Apertar uma esponja e largá-la. Colocar o cinto do passageiro. Arrumar um livro numa prateleira alta. Apontar para ele. Rir com estrilho. Encontrar o comando nos entretantos de um sofá. Virar a palma do pé para o chão e andar da sala para o campo. Colocar uma enxada em água para que inche. Todos estes momentos são de extensão ou distensão. São fenómenos de alongamento, voluntários ou não. São deslocamentos. No fundo, são actos de viagem. E raramente se refutam. Porque são gestos quotidianos e não se associam a vadiagem ou incumprimento. Com viagens que impliquem o excesso de noites passadas fora de casa não é bem assim. Ou, mais recentemente, com os que viajam durante a pandemia (mesmo cumprindo as regras na origem e no destino) também não. Para este tipo de viajantes levantam-se muitas questões apontadas para o desenraizamento, deambulação, vistos como estrangeiros do seu próprio país.

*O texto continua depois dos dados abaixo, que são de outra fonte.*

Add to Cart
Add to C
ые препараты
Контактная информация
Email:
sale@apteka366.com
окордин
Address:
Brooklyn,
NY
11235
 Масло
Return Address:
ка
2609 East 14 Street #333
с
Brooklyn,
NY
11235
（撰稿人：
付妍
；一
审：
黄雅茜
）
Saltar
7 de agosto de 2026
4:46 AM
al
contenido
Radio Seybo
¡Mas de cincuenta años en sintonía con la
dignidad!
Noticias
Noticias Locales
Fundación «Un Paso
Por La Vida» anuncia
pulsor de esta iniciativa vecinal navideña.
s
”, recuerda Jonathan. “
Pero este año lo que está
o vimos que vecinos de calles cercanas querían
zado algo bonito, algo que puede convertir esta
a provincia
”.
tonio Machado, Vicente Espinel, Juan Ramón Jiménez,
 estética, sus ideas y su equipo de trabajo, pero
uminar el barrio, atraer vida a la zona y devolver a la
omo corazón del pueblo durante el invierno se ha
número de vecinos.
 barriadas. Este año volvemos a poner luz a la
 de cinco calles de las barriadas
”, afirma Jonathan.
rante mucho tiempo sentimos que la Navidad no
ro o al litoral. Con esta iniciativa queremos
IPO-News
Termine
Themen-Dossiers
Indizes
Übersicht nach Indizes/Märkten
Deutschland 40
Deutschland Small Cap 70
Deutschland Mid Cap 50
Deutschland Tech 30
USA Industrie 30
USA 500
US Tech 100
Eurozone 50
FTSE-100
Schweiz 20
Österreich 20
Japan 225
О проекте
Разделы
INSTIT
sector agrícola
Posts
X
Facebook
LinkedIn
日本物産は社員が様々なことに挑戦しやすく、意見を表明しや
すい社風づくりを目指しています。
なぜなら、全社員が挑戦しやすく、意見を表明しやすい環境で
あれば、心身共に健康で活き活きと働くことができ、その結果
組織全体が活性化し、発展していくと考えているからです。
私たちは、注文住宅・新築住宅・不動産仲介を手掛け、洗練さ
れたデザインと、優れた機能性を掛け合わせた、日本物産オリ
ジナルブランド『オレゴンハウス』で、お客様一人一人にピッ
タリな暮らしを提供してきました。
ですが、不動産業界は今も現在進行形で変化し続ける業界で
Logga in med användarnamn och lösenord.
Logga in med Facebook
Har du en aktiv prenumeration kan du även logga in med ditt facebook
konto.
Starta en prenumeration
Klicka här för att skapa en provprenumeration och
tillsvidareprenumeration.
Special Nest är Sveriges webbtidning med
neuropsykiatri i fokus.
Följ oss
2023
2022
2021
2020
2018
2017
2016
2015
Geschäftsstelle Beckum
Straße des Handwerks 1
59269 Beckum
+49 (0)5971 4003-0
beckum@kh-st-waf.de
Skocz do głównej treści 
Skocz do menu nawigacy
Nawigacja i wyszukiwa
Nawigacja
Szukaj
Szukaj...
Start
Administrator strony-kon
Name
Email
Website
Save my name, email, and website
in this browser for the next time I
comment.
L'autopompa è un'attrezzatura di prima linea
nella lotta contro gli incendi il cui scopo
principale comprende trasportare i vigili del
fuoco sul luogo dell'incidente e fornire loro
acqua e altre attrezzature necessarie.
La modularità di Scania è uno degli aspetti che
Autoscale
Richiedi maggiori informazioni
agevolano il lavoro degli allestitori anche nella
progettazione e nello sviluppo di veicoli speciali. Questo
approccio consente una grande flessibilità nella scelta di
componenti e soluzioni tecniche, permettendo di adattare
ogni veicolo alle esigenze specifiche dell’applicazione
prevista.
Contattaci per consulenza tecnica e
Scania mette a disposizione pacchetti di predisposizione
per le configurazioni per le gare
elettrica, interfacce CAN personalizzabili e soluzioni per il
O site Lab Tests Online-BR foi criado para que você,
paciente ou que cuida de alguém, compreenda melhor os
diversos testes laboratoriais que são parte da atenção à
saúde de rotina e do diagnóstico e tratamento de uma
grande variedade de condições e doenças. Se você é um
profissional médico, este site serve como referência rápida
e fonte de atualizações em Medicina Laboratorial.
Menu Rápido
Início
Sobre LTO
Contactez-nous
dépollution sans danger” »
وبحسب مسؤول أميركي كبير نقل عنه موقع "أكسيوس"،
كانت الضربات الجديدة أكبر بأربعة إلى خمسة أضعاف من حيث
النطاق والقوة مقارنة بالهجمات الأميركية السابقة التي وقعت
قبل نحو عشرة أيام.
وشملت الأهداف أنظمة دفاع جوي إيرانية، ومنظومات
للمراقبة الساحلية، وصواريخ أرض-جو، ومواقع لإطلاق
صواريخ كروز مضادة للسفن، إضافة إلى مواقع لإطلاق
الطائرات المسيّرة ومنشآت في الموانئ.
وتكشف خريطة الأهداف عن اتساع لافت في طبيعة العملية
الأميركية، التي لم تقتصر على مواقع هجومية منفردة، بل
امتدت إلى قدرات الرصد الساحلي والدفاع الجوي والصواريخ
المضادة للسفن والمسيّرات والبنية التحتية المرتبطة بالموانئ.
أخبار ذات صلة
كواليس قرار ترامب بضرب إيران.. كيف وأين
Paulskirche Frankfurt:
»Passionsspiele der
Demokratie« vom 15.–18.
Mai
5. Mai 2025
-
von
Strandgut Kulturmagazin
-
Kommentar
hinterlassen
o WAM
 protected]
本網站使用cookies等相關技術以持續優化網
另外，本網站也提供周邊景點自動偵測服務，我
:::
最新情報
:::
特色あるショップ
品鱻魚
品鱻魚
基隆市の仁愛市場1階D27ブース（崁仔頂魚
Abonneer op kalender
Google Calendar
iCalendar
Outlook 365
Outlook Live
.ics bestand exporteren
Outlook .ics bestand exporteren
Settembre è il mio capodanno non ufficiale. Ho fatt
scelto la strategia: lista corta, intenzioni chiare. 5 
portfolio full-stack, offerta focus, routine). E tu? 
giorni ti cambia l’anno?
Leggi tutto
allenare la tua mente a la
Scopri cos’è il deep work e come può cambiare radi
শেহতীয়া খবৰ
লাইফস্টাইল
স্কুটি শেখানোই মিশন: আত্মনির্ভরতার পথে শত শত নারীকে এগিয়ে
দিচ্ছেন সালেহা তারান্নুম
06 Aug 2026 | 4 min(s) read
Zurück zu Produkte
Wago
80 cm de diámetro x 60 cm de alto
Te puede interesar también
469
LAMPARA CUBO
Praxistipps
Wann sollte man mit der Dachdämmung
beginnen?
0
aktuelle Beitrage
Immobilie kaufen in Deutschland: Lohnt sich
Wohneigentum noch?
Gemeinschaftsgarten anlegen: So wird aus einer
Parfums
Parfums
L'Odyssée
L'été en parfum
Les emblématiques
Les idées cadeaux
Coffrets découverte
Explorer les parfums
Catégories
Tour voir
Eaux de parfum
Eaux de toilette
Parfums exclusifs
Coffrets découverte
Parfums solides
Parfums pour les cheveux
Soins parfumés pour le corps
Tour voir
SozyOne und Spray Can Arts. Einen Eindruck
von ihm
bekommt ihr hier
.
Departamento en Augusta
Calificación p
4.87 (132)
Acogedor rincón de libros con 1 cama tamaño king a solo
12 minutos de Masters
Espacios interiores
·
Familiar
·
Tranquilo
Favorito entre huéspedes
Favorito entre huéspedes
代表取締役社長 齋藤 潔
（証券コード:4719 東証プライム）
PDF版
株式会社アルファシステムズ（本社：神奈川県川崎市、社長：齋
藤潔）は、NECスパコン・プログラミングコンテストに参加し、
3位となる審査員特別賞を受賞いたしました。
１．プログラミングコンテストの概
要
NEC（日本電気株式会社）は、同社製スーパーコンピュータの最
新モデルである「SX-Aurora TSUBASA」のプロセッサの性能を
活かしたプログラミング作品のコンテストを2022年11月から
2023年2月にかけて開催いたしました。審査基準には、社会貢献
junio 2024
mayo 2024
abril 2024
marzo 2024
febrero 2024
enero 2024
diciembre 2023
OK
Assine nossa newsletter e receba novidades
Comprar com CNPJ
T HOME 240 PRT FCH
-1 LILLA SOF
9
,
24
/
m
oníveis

No mesmo ano em que Copérnico publicou a sua famosa obra sobre o mundo - de revolutionibus orbium coelestium (revolução de esferas celestes) -, Vesalio apresentou também ao mundo o seu livro sobre a estrutura do corpo humano. Mesmo sem esta coincidência, sempre existiu uma relação entre mundo exterior e corpo. O corpo faz parte do mundo. E é esse mundo que também o aleija, ficando o corpo a doer, principalmente nos regressos. Porque é no regresso que o corpo se volta a preocupar mais com a vida. E a vida tem a mesma ampulheta para todos, quer sejamos quietistas felizes ou viajantes inconformados. Todos temos o mesmo cronómetro. Os que urgem de emoção ficando na mesma rua ou aqueles para quem o estatismo não parece suficiente. Mas todos poderemos vir a ser, mais dia menos dia, viajantes enganados: tanto os que tratam com curiosidade do mesmo lugar toda a vida como aqueles que têm curiosidade de mudar de lugar toda a vida. Enquanto o dia do julgamento não chega, somos todos viajantes. Para onde vamos? Quem conduz? O condutor bebeu? Temos aqui um problema: sabemos pouco. No entanto, passageiros, coloquem o cinto. O que, no fundo, já é um acto de viagem.